Continúa lloviendo; he consultado el pronóstico del tiempo y tengo dos días por delante con lluvias ininterrumpidas. Por demás mi rubia estoniana (¿será así como se nombra a los naturales de Estonia?) se está empezando a decantar como una chica inestable, con muy escasa bolsa de caudales en su haber después de medio año de caminar, parece, por los países bálticos, Italia, Francia (Lourdes, naturalmente), con prontos de dar un grito cuando no la entiendo y sobre todo como una devotísima hija de María. Está pachucha pero sería capaz de caminar bajo la lluvia esta misma noche para asistir a una misa que se celebra no se dónde a varios kilómetros de aquí; me empujó hasta la iglesia para que la acompañara a consultar el horario de las misas.
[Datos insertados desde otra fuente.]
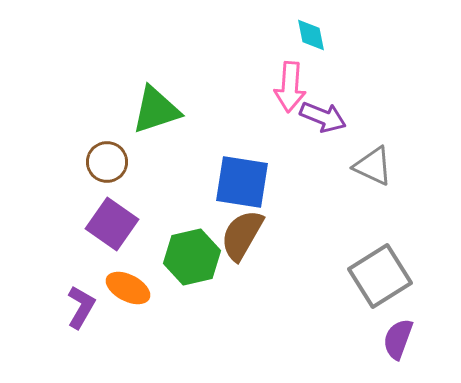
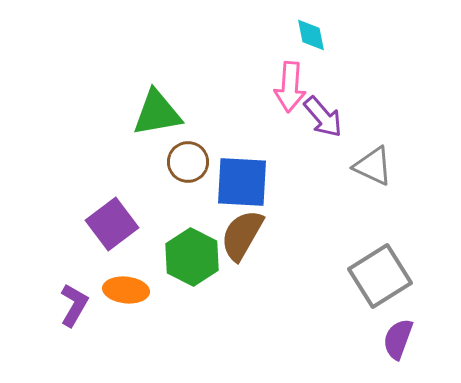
green triangle: moved 1 px right, 3 px down; rotated 8 degrees clockwise
purple arrow: rotated 27 degrees clockwise
brown circle: moved 81 px right
blue square: rotated 6 degrees counterclockwise
purple square: rotated 18 degrees clockwise
green hexagon: rotated 20 degrees counterclockwise
orange ellipse: moved 2 px left, 2 px down; rotated 21 degrees counterclockwise
purple L-shape: moved 7 px left, 2 px up
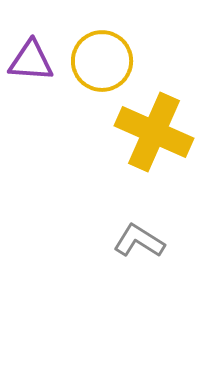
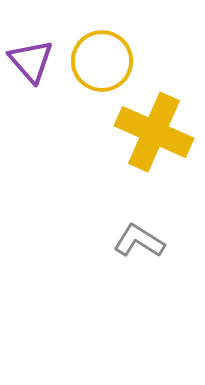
purple triangle: rotated 45 degrees clockwise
La llevé al bar donde estaba el hospitalero Pepe para que consultara si podía quedarse aquí un tiempo mientras mejora su enfriamiento (no habla una palabra de español) y cuando vio en la tele el rostro del Papa se le puso la cara bovina de los alucinados. Por demás yo la tomo el pelo como antídoto contra tanta devoción. Para ella Italia es peligrosa para las mujeres, por lo que me dice parece faltarle bastante el sentido del humor, los piropos de los italianos que son todo, amantísimos amadores de las mujeres en todo caso, que son todo menos peligroso, la asustaron. Bromeé con ella pero no me quiso entender. En fin, que ya me dirán ustedes (¿qué me dices a esto, Ramón?), que estoy, como decía mi madre, compuesto y sin novio, y si me apuran tendré que hacer de enfermero, de mediador y de lazarillo de esta alma perdida en busca de la santidad. Ahora, después de pasarse por la farmacia donde de cuatro productos para el resfriado lo único que le interesaba conocer era el precio; sí, eligió el producto por el precio, no por aquello que podía curarle; yo hacía de intérprete con la farmacéutica y ésta me echaba unas miradas de perplejidad que yo correspondía con una débil sonrisa; ahora, decía, pasea por el “claustro” del albergue con un enorme rosario de cuentas de madera mientras parece bisbisear algún tipo de plegaria. ¡Que el señor me coja confesao! Y yo aquí, solito, sin Ramón que me pueda echar una mano... Me cachi en la...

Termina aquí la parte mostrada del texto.